Among his most impactful contributions was the development of the memsys island, a novel memory subsystem that dramatically improved power efficiency in GPUs. This advancement became a foundational enabler for large-scale AI workloads, making high-throughput, energy-efficient computing more accessible across industries. The memsys island’s architecture was instrumental in reducing energy consumption without compromising performance—an innovation that continues to support today’s most demanding AI applications.
His work also extended into the field of autonomous driving, where he contributed to the design of low-power, high-performance GPUs used in Tesla’s self-driving platforms. These chips were optimized for real-time inference, allowing autonomous vehicles to process complex sensor data and make decisions with high reliability—all within tight energy budgets.
This case study illustrates our team's rare blend of system-level thinking and practical engineering expertise in AI hardware. Our experience in optimizing power efficiency for mission-critical applications has helped shape the trajectory of AI adoption—from data centers to edge devices.
The architectural innovations developed by our team continue to influence next-generation computing platforms, enabling smarter, faster, and more energy-efficient systems in sectors ranging from transportation to healthcare. At InvenTide, we harness this expertise to deliver AI solutions that are not only powerful but also scalable and sustainable.

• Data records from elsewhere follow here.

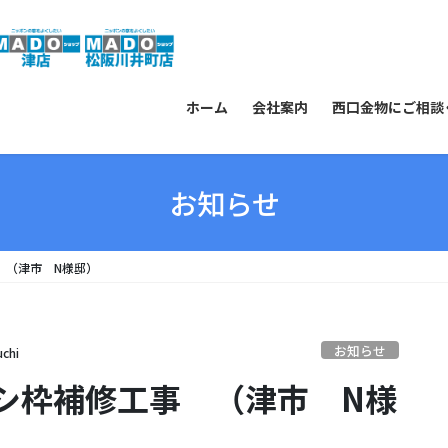
ホーム
会社案内
西口金物にご相談
お知らせ
 （津市 N様邸）
お知らせ
uchi
シ枠補修工事 （津市 N様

His work also extended into the field of autonomous driving, where he contributed to the design of low-power, high-performance GPUs used in Tesla’s self-driving platforms. These chips were optimized for real-time inference, allowing autonomous vehicles to process complex sensor data and make decisions with high reliability—all within tight energy budgets.
This case study illustrates our team's rare blend of system-level thinking and practical engineering expertise in AI hardware. Our experience in optimizing power efficiency for mission-critical applications has helped shape the trajectory of AI adoption—from data centers to edge devices.
The architectural innovations developed by our team continue to influence next-generation computing platforms, enabling smarter, faster, and more energy-efficient systems in sectors ranging from transportation to healthcare. At InvenTide, we harness this expertise to deliver AI solutions that are not only powerful but also scalable and sustainable.